=== Section Start ===

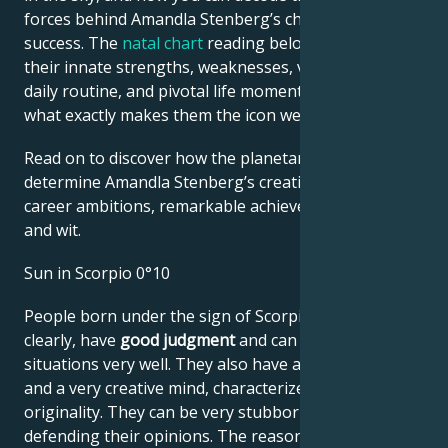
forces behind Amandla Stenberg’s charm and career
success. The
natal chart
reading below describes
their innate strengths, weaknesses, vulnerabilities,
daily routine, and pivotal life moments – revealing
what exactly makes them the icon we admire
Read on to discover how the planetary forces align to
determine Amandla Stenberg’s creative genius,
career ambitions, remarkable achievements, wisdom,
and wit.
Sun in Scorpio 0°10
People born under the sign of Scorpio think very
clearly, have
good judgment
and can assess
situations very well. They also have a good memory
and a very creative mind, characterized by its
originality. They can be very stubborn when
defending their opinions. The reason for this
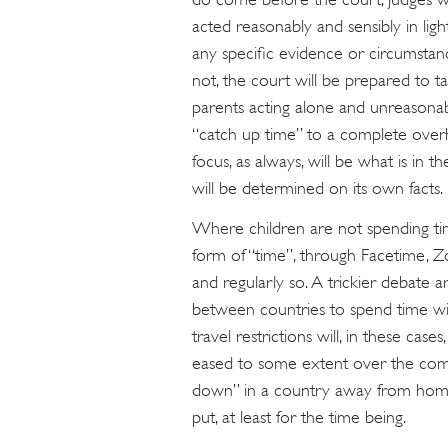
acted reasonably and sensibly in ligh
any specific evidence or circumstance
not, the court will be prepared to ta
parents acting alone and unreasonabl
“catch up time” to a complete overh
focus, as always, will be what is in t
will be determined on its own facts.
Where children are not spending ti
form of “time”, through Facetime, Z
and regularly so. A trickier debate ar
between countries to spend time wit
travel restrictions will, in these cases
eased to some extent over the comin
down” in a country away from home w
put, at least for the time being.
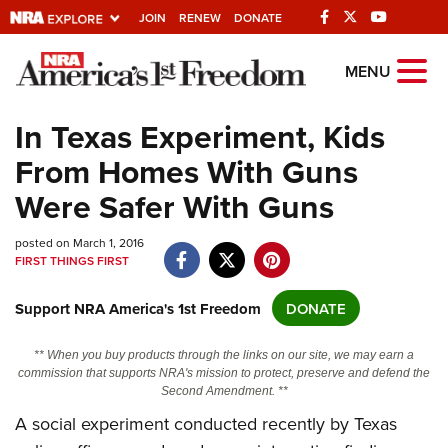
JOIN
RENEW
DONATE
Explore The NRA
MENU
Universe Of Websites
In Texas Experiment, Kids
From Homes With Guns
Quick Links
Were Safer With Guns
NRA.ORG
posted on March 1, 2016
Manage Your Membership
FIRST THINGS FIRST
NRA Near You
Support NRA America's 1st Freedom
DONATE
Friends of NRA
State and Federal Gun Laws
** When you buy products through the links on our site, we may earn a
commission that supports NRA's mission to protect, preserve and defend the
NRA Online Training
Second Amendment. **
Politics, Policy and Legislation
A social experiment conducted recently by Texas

=== Section End ===
=== Section Start ===

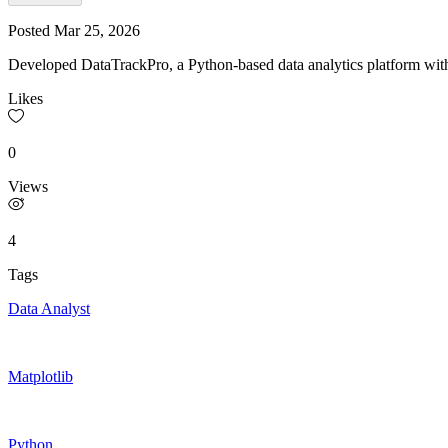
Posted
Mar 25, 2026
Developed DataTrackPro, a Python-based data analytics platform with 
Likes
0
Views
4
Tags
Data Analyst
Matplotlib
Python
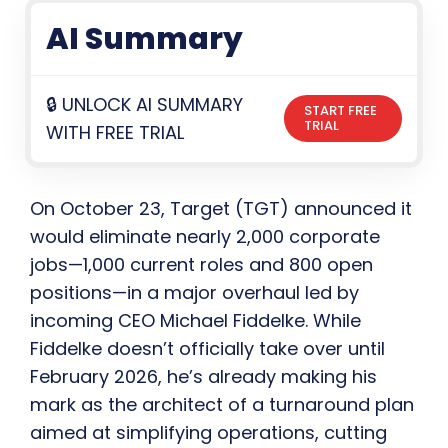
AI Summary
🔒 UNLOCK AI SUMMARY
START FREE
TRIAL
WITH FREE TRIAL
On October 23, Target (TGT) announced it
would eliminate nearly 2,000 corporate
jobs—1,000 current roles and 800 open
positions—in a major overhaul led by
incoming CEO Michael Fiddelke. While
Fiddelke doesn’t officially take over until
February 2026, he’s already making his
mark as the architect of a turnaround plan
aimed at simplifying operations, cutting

=== Section End ===

** Directions for this task **
Now transcribe the lines above exactly, starting at the line containing "good judgment" and ending at the line containing "Explore The NRA", both lines included, pictures excluded.

** Result of the exercise **
good judgment
and can assess
situations very well. They also have a good memory
and a very creative mind, characterized by its
originality. They can be very stubborn when
defending their opinions. The reason for this
acted reasonably and sensibly in ligh
any specific evidence or circumstance
not, the court will be prepared to ta
parents acting alone and unreasonabl
“catch up time” to a complete overh
focus, as always, will be what is in t
will be determined on its own facts.
Where children are not spending ti
form of “time”, through Facetime, Z
and regularly so. A trickier debate ar
between countries to spend time wit
travel restrictions will, in these cases
eased to some extent over the comin
down” in a country away from home w
put, at least for the time being.
JOIN
RENEW
DONATE
Explore The NRA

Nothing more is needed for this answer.